Saranno introdotti, a livello europeo, nuovi criteri per classificare il livello di rischio dei videogiochi immessi sul mercato. E’ quanto si legge sul sito dell’associazione del settore  IDEA. Di questa itroduzione se ne occuperà il PEGI, il sistema paneuropeo di classificazione dei videogiochi, in collaborazione con l’autorità tedesca di classificazione USK – Unterhaltungssoftware Selbstkontrolle –, che nel 2023 ha introdotto modifiche simili a seguito dell’aggiornamento della legge tedesca sulla tutela dei minori.

La classificazione valuterà “(…) un insieme più ampio di criteri che terrà conto sia dei contenuti sia delle funzionalità come gli acquisti di contenuti in-game, gli oggetti casuali a pagamento, le funzioni di comunicazione e le meccaniche che incentivano i videogiocatori a continuare a giocare. 

Grazie a questo nuovo insieme di criteri, PEGI potrà valutare in che misura la presenza di tali elementi in un videogioco richieda una classificazione PEGI per età più elevata”.

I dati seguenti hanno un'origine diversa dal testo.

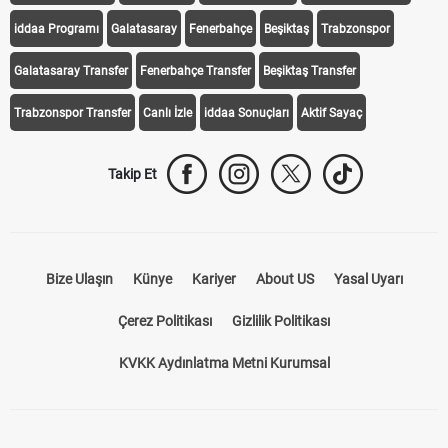
iddaa Programı
Galatasaray
Fenerbahçe
Beşiktaş
Trabzonspor
Galatasaray Transfer
Fenerbahçe Transfer
Beşiktaş Transfer
Trabzonspor Transfer
Canlı İzle
iddaa Sonuçları
Aktif Sayaç
Takip Et
Bize Ulaşın
Künye
Kariyer
About US
Yasal Uyarı
Çerez Politikası
Gizlilik Politikası
KVKK Aydınlatma Metni Kurumsal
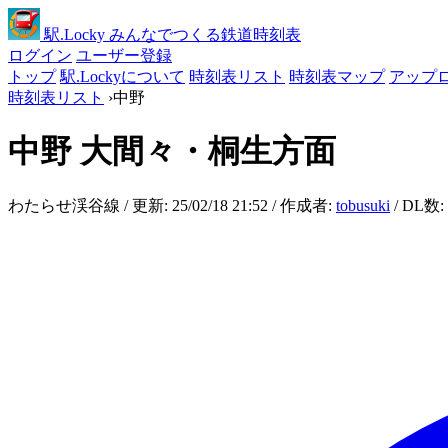
駅
.Locky
みんなでつくる鉄道時刻表
ログイン
ユーザー登録
トップ
駅.Lockyについて
時刻表リスト
時刻表マップ
アップ
時刻表リスト
›
中野
中野
大間々・桐生方面
わたらせ渓谷線 / 更新: 25/02/18 21:52 / 作成者:
tobusuki
/ DL数: 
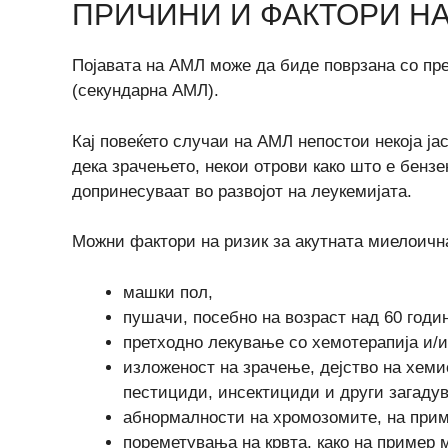
ПРИЧИНИ И ФАКТОРИ НА
Појавата на АМЛ може да биде поврзана со пр
(секундарна АМЛ).
Кај повеќето случаи на АМЛ непостои некоја ја
дека зрачењето, некои отрови како што е бензе
допринесуваат во развојот на леукемијата.
Можни фактори на ризик за акутната миелоична
машки пол,
пушачи, посебно на возраст над 60 годи
претходно лекување со хемотерапија и/
изложеност на зрачење, дејство на хем
пестициди, инсектициди и други загадув
абнормалности на хромозомите, на при
пореметувања на крвта, како на пример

Di seguito come le funzionalità, di cui sopra, saranno collegate all’età dei giocatori:

  • Acquisti di contenuti in-game: i giochi con offerte limitate nel tempo o nella quantità saranno classificati PEGI 12, mentre i giochi con NFT o meccanismi legati alla blockchain saranno classificati PEGI 18.
  • Oggetti casuali a pagamento: la classificazione predefinita sarà PEGI 16 se il gioco contiene oggetti casuali a pagamento (in alcuni casi può arrivare a PEGI 18).
  • Play-by-appointment: i meccanismi che premiano il ritorno al gioco (ad esempio missioni giornaliere) riceveranno PEGI 7. Se invece puniscono il giocatore per non essere tornato (ad esempio perdita di contenuti o riduzione dei progressi), la classificazione diventerà PEGI 12.
  • Gioco online sicuro: se i giochi includono funzioni di comunicazione completamente senza restrizioni (ad esempio senza strumenti di blocco o segnalazione), riceveranno una classificazione PEGI 18.

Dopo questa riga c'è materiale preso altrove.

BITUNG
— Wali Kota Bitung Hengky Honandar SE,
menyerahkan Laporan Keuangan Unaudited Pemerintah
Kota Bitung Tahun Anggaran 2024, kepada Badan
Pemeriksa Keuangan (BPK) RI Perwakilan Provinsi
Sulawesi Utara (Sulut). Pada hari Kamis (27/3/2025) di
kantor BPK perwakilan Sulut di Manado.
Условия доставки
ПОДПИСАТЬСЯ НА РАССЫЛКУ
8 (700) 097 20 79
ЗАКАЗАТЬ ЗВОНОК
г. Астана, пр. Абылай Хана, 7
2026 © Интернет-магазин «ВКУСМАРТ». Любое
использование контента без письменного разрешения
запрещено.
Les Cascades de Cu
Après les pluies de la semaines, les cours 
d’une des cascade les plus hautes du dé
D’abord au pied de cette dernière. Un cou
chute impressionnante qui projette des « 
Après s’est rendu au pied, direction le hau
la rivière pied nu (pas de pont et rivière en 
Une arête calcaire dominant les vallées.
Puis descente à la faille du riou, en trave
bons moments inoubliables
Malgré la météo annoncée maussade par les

Questi strumenti sono disponibili su tutte le piattaforme di gioco che utilizzano le classificazioni PEGI e consentono ai genitori di limitare o bloccare funzionalità come gli acquisti in-game, le interazioni online e il tempo di gioco. Alcuni editori mettono inoltre a disposizione dei genitori funzionalità simili all’interno dei singoli videogiochi, ampliando le tipologie di strumenti disponibili per garantire un’esperienza di gioco sicura.